Trust will be lost if one of the parties lied in regardless of what reasons. Please do not start giving me excuses that there are moments which you definitely have to lie. It is seriously bullshit in my sense. It is a lie not matter good or bad. Everyone has the right to know the truth even if they are unable to accept it at the moment. How can one expect to maintain a relationship if the trust element is broken. It is the same as having a business relationship. If given a choice, will you actually want to work with someone that has lied to you before? And believe me, once started, there will be a second and a third and a fourth as we loved to justify ourselves. What is a white lie and what is not? Who draws the line except the one who makes them?
The best is to tell the truth about everything.
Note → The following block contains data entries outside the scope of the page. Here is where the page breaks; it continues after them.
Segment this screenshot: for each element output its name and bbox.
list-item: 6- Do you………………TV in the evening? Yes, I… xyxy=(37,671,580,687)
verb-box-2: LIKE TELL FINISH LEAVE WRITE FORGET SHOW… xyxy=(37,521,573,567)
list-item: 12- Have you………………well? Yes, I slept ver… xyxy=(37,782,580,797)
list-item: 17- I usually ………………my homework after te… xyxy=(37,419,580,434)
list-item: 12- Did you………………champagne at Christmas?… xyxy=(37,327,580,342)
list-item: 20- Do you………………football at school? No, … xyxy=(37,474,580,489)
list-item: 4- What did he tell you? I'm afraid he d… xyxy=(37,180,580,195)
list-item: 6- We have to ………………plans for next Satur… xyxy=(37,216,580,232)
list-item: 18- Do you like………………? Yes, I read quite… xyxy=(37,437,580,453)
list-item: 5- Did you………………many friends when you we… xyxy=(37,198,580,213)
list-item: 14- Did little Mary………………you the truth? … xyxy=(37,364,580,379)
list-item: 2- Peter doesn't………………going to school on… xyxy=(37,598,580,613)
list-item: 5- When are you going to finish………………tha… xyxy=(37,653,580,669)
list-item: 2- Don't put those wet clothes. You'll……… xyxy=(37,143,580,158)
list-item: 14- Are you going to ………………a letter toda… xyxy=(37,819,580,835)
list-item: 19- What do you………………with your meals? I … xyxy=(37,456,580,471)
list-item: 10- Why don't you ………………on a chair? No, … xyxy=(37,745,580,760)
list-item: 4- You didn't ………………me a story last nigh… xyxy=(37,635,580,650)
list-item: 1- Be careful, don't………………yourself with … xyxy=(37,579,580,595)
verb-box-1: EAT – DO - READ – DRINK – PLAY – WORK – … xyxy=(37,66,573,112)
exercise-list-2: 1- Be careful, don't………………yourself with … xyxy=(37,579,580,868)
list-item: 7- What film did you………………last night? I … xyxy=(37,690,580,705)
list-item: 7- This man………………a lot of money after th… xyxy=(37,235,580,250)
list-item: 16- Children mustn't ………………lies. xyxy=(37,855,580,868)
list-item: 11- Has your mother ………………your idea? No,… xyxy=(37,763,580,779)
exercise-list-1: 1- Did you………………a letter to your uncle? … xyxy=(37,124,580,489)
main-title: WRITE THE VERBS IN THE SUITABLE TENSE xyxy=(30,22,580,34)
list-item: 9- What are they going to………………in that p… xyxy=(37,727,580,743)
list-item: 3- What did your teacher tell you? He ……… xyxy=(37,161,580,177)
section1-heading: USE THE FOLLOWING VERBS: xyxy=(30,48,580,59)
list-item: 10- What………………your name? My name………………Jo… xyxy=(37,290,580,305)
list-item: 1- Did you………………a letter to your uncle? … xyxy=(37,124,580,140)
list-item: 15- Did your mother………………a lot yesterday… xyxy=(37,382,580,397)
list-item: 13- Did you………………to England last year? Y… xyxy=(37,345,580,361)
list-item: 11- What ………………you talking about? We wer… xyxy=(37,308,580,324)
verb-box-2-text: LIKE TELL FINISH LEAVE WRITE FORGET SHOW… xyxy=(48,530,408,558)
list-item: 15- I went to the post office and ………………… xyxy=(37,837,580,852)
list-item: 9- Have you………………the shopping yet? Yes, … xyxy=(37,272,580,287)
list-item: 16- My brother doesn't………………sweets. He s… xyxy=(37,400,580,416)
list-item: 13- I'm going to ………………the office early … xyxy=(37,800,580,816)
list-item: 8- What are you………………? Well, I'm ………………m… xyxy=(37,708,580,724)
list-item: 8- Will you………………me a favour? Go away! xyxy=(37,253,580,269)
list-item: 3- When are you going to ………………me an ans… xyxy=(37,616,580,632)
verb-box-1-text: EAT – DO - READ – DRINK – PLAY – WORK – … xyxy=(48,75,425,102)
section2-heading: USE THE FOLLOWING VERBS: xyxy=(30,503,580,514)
If two are to get together, I believe that there should not be any skeleton hidden in the closet. To me it is just too tiring and difficult to keep on deceiving. To cover one lie, one will need another. It is just never ending.
Ah… one that created hell for lots of couples. Examples like expecting the person to be there, do this for you, change for you and even die for you as a proof for their love for you. My friends… this is insanity. Expectation at best only brings agony to both the expector and the one being expected. When the other can’t fulfill the expectation, you will start assuming they don’t love you enough.
Everyone has their own language of love. Some may be physical, while others may be gift-giving. It is just different expression. Real Love is actually about taking the other totally for who they are.
Wake up! Love is not about expectation. Love is unconditional. Expectation makes love conditional which is nothing more than a manipulation. Love is about accepting the person as who they are totally. No requirements. Nothings need to be done. I often wonder why two persons get into a relationship expecting the other to change. Is it because they don’t know each other in the first place? Or is it because they think they can change the other to their liking. Isn’t it easier if they just find one that fits all their criteria…. Why makes life so hard for each other.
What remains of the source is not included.